To Ursula LeGuin

Ursula LeGuin died yesterday.

“One of the literary greats,” says Margaret Attwood.

The media today describes her as a colossus, a radical, a trail blazer. Her voice was heard well beyond the science fiction and fantasy genres; in 2014, she was awarded the National Book Foundation’s Medal for Distinguished Contribution to American Letters, cited for how over “more than 40 years, [she] has defied conventions of narrative, language, character, and genre, as well as transcended the boundaries between fantasy and realism, to forge new paths for literary fiction” (The Guardian, January 23, 2018)

“A pioneering feminist, according to The Guardian, “Le Guin pushed at boundaries in both her writing and her campaigning. In a famous letter in 1987, she declined to write a blurb for an anthology containing no writing by women, saying that the tone of it “is so self-contentedly, exclusively male, like a club or a locker room”, ending: “Gentlemen, I just don’t belong here.”(The Guardian, January 23, 2018)

I count myself blessed and honored to have been lucky enough to have met and work with Ursula LeGuin, as have many others because she was hugely generous with her time. I was in my forties and barely entertaining the idea of writing; she, only a few years older than I, had already published The Earthsea series, and just published The Left Hand of Darkness, moving from children’s literature, which was a women’s genre, to science fiction, which was not—but this book would open the genre to the women’s perspective and go a long way toward making her the literary giant that she became.

My Experience with Ursula LeGuin

I’d made the huge decision of going to a week’s workshop—The Indiana University Writers Conference—and she was one of the leaders. I’d never thought of writing science fiction, but opted for her group just the same. For a week, we talked and listened (but mostly talked, because she was an avid listener) about the art of creating worlds. When the day’s meetings were over we adjourned to her suite and continued into the night. She had a vibrancy and humor that knew no bounds.
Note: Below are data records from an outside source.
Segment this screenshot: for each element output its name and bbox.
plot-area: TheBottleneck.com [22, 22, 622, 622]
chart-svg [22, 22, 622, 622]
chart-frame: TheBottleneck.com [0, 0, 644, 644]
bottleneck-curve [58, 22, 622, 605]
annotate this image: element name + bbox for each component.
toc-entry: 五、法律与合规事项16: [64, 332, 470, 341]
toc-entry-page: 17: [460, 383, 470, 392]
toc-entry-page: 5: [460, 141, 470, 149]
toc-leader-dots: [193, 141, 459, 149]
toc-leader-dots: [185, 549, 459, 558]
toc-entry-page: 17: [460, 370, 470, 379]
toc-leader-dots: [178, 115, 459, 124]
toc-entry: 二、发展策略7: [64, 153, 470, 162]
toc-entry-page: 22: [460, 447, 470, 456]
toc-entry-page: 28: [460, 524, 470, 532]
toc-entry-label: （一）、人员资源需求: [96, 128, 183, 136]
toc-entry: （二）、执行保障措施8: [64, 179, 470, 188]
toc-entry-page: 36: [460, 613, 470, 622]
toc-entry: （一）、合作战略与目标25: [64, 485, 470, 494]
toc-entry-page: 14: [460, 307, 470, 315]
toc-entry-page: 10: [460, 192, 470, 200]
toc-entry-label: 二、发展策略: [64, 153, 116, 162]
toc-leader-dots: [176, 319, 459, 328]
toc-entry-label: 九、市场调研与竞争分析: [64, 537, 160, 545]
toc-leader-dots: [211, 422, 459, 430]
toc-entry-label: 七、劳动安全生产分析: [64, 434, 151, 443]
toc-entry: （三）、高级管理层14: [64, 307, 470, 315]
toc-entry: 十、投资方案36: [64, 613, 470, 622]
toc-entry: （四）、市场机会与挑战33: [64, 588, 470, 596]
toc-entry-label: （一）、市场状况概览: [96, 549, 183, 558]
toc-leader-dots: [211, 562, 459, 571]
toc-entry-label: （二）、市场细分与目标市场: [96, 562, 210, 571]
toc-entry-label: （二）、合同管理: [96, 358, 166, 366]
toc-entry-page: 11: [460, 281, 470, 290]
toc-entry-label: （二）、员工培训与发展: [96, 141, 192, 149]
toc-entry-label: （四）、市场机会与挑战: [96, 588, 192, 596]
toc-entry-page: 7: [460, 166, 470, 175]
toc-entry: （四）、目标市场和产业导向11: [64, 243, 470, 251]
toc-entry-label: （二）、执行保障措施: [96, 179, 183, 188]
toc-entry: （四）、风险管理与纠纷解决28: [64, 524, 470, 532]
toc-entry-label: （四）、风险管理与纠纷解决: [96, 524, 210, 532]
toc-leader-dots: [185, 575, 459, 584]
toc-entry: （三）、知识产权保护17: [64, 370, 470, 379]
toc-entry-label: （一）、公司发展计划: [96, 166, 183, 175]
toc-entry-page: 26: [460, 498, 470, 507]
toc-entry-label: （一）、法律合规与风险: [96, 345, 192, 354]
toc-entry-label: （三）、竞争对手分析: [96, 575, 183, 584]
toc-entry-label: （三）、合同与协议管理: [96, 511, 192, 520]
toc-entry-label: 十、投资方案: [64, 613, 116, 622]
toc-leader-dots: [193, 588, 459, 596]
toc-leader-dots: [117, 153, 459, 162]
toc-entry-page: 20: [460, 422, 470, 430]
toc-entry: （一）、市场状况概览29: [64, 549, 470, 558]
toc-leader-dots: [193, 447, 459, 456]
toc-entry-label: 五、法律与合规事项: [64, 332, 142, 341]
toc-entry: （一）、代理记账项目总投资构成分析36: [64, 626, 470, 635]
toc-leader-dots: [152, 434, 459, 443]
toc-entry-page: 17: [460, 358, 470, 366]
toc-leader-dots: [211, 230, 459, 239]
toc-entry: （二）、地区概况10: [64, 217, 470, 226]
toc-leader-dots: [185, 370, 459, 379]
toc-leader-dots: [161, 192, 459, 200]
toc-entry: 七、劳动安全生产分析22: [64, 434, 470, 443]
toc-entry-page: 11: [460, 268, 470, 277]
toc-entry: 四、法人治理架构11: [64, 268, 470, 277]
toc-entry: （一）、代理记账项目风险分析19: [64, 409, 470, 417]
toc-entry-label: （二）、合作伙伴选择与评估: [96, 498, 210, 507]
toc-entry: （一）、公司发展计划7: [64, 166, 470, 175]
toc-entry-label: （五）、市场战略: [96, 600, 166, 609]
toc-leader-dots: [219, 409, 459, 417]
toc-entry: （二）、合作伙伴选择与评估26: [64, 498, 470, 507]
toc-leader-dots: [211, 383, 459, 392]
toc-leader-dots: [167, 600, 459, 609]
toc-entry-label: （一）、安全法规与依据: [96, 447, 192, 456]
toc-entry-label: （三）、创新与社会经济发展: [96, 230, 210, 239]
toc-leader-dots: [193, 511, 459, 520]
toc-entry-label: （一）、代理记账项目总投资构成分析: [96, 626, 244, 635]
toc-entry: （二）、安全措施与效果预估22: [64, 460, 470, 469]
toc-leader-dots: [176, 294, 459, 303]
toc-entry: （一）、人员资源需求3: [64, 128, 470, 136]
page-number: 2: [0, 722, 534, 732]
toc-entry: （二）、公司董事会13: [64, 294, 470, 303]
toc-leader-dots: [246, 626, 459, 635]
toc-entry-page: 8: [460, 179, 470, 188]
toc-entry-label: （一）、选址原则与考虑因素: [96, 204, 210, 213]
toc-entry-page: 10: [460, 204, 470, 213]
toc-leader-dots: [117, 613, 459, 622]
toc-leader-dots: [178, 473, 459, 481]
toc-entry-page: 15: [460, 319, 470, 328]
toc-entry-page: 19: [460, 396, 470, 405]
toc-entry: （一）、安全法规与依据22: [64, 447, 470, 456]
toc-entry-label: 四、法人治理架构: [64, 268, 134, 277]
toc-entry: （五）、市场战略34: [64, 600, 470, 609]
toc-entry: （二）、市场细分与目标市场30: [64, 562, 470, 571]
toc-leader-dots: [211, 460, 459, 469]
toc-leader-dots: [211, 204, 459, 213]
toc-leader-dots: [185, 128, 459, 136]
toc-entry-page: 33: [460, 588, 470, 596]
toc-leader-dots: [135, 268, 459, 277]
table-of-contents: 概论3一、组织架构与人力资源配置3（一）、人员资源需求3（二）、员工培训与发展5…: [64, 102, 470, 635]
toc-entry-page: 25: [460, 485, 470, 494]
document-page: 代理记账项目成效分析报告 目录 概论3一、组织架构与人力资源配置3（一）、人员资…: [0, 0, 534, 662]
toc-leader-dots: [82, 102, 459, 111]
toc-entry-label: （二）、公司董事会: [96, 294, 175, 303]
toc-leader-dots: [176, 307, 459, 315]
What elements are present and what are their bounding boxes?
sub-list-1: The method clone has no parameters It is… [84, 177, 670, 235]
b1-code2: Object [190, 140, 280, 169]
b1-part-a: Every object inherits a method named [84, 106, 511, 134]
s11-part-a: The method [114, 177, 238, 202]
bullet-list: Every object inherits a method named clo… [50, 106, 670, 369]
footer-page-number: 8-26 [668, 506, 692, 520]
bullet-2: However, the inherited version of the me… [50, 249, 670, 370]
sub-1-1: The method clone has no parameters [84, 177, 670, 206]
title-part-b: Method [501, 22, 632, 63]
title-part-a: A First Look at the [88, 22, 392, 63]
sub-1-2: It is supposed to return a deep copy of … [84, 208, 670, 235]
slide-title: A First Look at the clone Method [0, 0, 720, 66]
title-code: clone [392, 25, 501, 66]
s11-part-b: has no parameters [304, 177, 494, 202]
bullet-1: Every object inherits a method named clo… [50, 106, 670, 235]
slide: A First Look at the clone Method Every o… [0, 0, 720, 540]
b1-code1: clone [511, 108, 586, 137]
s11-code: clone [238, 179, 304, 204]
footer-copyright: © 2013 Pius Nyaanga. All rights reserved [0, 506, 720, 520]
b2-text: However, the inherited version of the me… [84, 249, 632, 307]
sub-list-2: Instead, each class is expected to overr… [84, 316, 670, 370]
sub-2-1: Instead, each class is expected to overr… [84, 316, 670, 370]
I’d been worried that I’d find my fellow attendees consumed by aliens and spacecraft, but need not have. Ursula was the daughter of an anthropologist—she created cultures, a love of mine. And the culture of Left Hand of Darkness is dominated by women. The story stems from character. I’d never before nor have since spent a week so consumed by the creative impulse, unlimited by gender or genre. I left that week overwhelmed and eager with a wholly new, and exciting, view of the size and scope of the creative undertaking. As internationally acclaimed fantasy writer Guy Gavriel Kay says, “We’re poorer for her loss, and richer for having had her presence.”

Except for one short story, I haven’t written science fiction, but that’s irrelevant to the effect of that week on becoming a writer. Her passing should make us all take a moment to honor the people who have inspired and shaped our journey as writers.